- [REQUIREMENT] Output range, inclusive: from the line containing "des classeurs, des" to the line containing "l’assurance et autres, mais". Restate those lines from the data below word for word and only those.

[Dataset excerpts]
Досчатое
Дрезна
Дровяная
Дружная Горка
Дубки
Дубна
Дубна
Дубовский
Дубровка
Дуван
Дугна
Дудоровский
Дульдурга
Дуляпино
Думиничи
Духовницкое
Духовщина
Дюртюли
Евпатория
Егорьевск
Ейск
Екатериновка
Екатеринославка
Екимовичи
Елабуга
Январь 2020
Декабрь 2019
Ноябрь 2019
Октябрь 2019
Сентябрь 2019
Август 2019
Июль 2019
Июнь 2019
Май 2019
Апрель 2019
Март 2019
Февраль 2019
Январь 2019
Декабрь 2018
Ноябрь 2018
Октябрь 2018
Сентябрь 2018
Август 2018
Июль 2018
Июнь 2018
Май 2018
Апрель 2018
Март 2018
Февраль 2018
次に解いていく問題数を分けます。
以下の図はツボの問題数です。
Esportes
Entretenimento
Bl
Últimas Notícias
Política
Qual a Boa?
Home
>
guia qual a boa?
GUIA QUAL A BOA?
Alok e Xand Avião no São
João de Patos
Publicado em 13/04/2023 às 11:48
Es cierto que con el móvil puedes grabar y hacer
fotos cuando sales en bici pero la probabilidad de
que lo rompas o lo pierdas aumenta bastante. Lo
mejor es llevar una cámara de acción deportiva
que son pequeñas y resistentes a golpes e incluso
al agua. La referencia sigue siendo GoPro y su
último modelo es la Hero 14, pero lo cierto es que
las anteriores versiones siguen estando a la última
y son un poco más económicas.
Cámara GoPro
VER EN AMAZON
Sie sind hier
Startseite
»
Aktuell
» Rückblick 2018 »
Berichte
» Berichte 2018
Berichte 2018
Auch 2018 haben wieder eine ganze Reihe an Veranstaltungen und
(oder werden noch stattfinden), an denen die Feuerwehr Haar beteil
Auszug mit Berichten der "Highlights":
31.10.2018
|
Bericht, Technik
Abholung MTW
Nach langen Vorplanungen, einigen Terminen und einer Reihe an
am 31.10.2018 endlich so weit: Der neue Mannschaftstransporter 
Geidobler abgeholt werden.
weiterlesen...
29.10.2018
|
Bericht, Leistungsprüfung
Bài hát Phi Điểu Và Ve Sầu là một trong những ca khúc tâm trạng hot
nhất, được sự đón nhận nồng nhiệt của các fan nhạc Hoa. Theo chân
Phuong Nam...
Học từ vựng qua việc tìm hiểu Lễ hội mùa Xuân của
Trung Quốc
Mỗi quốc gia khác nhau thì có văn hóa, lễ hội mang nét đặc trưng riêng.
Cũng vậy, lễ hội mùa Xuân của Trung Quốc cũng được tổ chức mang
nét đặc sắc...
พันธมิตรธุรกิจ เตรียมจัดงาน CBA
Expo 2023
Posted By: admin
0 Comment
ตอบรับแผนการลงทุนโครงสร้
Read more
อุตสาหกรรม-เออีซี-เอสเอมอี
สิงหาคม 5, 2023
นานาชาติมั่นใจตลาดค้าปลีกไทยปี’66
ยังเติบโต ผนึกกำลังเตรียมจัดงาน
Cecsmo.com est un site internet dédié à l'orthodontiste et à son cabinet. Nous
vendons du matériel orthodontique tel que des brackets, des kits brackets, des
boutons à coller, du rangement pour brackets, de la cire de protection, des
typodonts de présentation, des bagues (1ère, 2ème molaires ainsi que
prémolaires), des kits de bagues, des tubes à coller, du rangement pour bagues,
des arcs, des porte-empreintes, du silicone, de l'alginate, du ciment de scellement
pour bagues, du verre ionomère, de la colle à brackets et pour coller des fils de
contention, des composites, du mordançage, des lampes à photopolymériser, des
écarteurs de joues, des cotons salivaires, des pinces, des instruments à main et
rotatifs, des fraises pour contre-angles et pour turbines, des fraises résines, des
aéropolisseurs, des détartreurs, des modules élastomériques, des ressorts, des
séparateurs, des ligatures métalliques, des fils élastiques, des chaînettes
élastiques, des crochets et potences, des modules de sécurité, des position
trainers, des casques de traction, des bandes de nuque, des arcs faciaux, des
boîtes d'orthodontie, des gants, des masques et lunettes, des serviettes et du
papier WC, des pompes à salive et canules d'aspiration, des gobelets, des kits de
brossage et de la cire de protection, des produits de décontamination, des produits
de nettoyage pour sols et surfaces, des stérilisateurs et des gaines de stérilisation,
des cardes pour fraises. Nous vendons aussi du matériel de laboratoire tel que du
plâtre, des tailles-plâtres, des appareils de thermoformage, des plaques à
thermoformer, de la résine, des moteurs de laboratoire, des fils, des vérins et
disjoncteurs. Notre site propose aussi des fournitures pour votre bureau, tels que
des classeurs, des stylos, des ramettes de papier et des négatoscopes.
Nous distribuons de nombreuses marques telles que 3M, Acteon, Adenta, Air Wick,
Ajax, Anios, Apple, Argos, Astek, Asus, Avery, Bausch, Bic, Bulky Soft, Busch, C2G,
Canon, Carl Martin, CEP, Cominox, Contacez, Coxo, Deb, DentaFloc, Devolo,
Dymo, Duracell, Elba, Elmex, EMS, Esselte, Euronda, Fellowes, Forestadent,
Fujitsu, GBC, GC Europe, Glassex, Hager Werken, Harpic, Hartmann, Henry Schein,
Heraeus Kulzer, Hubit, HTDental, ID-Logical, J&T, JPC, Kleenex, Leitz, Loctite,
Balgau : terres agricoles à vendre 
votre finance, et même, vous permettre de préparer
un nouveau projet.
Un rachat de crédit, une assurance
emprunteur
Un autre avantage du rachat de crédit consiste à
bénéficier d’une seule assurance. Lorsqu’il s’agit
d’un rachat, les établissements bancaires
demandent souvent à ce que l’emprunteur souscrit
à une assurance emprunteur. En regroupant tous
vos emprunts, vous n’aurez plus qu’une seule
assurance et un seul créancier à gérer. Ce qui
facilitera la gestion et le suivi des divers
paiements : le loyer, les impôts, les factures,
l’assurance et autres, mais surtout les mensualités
...
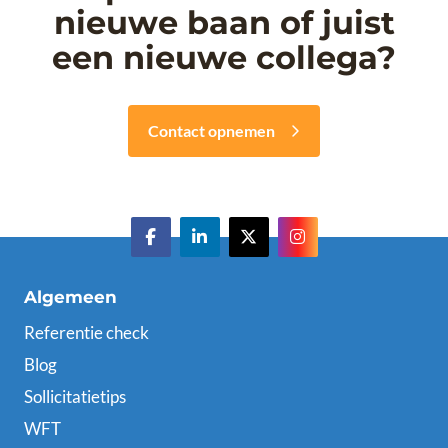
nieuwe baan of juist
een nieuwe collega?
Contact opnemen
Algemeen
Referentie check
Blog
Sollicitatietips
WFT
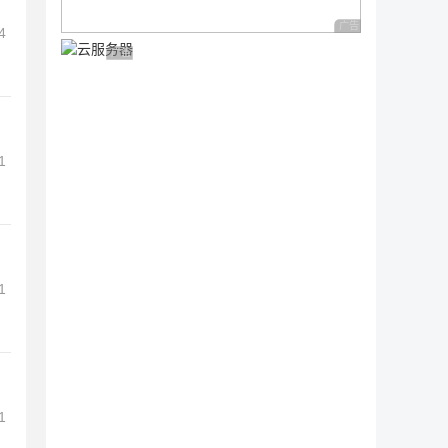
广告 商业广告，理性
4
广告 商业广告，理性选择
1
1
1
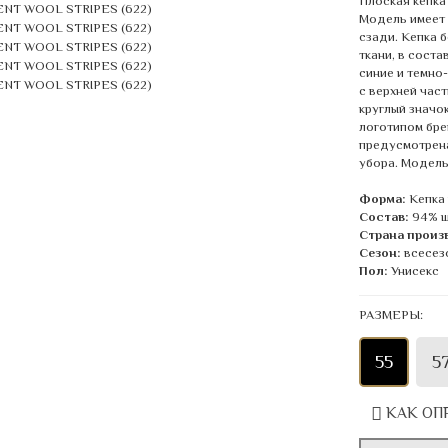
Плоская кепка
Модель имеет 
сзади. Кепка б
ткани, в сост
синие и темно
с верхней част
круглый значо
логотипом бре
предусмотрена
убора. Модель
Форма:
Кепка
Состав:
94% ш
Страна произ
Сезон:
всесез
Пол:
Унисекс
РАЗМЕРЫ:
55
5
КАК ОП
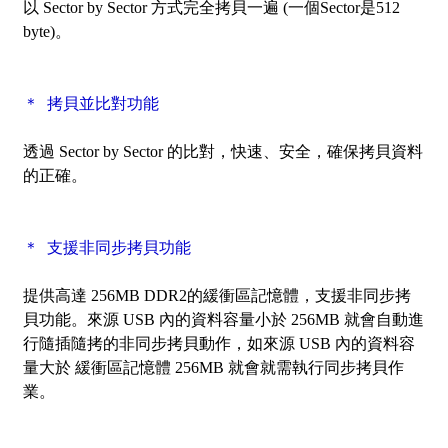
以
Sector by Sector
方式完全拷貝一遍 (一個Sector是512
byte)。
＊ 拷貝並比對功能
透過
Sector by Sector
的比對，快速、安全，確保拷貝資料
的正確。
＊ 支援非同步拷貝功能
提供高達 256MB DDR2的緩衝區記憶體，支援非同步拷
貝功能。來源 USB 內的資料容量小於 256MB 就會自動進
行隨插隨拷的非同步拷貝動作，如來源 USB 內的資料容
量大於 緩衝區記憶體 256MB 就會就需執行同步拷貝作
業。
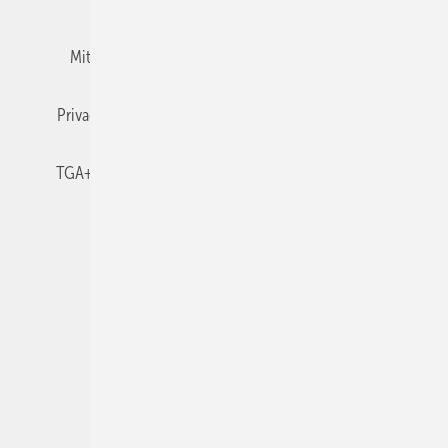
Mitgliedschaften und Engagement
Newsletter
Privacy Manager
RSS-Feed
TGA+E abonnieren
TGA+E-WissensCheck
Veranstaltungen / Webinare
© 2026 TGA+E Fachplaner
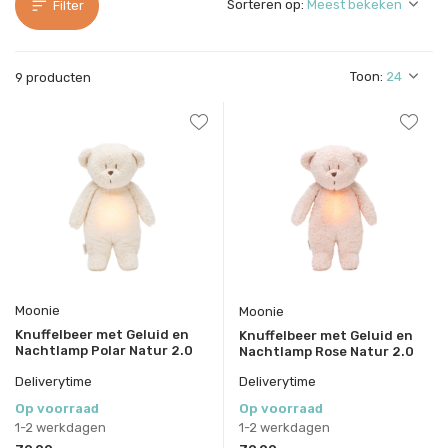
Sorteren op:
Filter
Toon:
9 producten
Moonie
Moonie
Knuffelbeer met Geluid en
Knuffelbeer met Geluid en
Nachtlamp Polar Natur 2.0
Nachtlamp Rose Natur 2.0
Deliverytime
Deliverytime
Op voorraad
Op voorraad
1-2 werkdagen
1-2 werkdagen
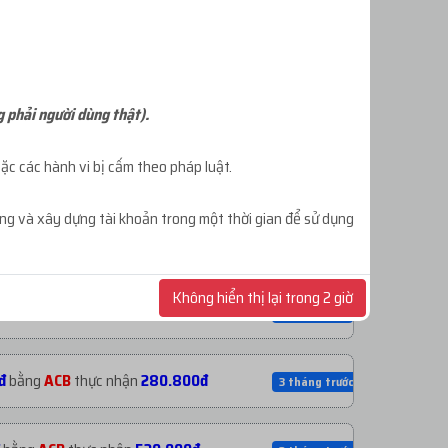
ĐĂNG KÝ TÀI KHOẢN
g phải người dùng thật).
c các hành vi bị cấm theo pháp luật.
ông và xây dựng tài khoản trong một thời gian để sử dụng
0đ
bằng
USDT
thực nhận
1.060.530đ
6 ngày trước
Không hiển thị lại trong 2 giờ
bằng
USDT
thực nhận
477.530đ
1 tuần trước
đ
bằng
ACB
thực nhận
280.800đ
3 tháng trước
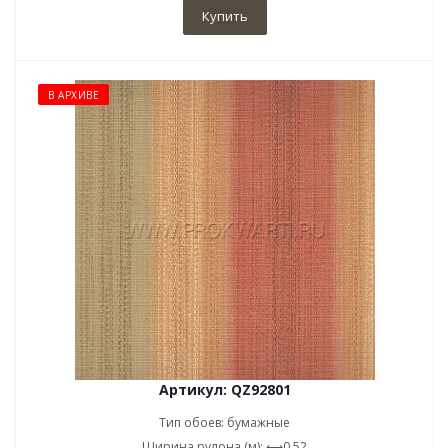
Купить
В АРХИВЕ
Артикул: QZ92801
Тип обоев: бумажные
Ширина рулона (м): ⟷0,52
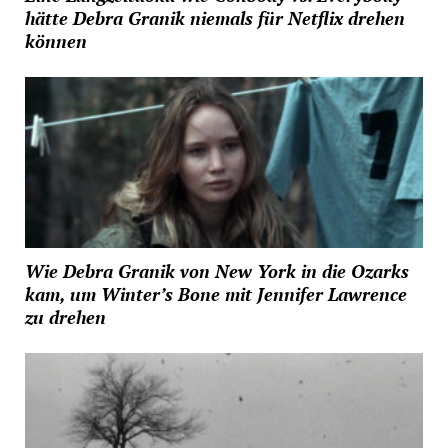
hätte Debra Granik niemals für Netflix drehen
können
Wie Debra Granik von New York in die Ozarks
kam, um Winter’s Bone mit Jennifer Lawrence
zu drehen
* * *
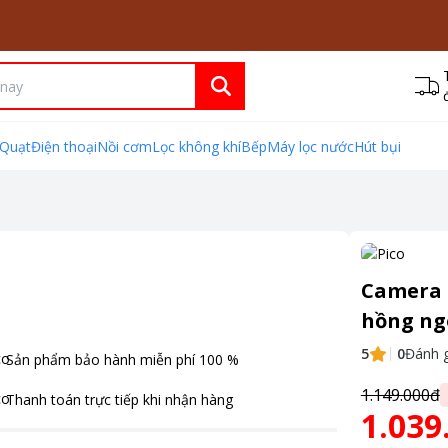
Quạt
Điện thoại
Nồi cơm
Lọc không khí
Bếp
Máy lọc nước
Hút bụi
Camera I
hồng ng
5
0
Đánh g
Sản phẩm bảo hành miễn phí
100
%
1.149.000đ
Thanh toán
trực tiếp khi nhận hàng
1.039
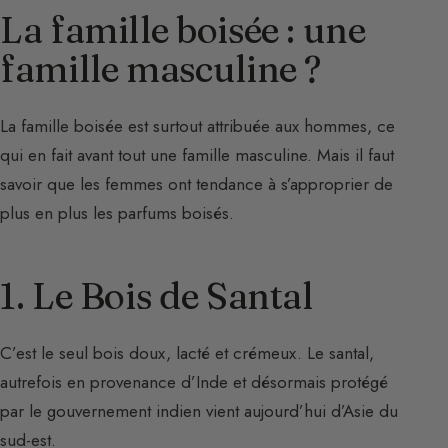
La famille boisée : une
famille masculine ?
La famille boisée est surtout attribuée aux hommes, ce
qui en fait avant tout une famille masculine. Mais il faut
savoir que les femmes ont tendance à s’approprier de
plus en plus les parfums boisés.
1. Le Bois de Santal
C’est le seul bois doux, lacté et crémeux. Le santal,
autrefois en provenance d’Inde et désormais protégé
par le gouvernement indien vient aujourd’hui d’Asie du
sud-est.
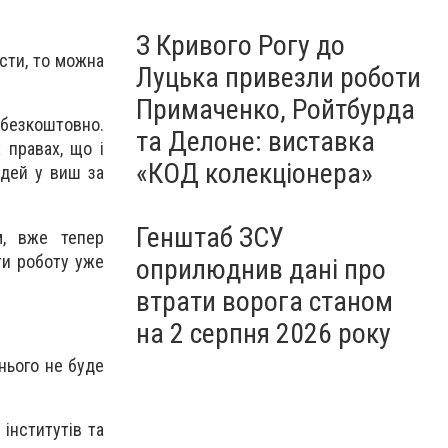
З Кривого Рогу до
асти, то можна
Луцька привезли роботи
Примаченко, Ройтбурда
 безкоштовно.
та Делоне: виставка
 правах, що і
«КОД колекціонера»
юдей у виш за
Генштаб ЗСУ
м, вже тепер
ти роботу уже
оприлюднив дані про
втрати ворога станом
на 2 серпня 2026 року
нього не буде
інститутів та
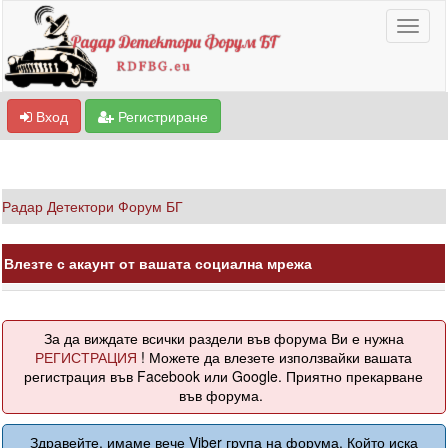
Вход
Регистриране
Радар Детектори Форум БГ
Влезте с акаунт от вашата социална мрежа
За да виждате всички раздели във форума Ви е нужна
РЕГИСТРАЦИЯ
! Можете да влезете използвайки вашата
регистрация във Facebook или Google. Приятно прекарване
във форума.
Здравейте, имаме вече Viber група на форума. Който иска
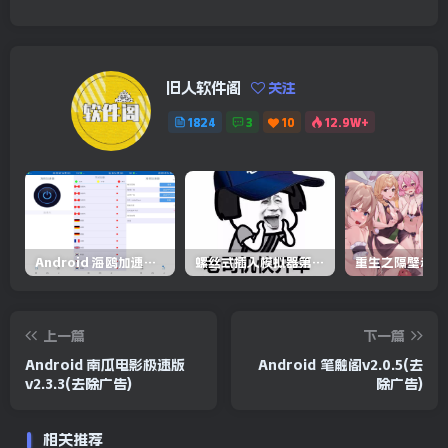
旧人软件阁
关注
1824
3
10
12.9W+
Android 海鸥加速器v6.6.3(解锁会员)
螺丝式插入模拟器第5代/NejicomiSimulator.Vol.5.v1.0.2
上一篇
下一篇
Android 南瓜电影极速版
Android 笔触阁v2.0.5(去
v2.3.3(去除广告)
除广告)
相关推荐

- [RESULT]
des classeurs, des stylos, des ramettes de papier et des négatoscopes.
Nous distribuons de nombreuses marques telles que 3M, Acteon, Adenta, Air Wick,
Ajax, Anios, Apple, Argos, Astek, Asus, Avery, Bausch, Bic, Bulky Soft, Busch, C2G,
Canon, Carl Martin, CEP, Cominox, Contacez, Coxo, Deb, DentaFloc, Devolo,
Dymo, Duracell, Elba, Elmex, EMS, Esselte, Euronda, Fellowes, Forestadent,
Fujitsu, GBC, GC Europe, Glassex, Hager Werken, Harpic, Hartmann, Henry Schein,
Heraeus Kulzer, Hubit, HTDental, ID-Logical, J&T, JPC, Kleenex, Leitz, Loctite,
Balgau : terres agricoles à vendre 
votre finance, et même, vous permettre de préparer
un nouveau projet.
Un rachat de crédit, une assurance
emprunteur
Un autre avantage du rachat de crédit consiste à
bénéficier d’une seule assurance. Lorsqu’il s’agit
d’un rachat, les établissements bancaires
demandent souvent à ce que l’emprunteur souscrit
à une assurance emprunteur. En regroupant tous
vos emprunts, vous n’aurez plus qu’une seule
assurance et un seul créancier à gérer. Ce qui
facilitera la gestion et le suivi des divers
paiements : le loyer, les impôts, les factures,
l’assurance et autres, mais surtout les mensualités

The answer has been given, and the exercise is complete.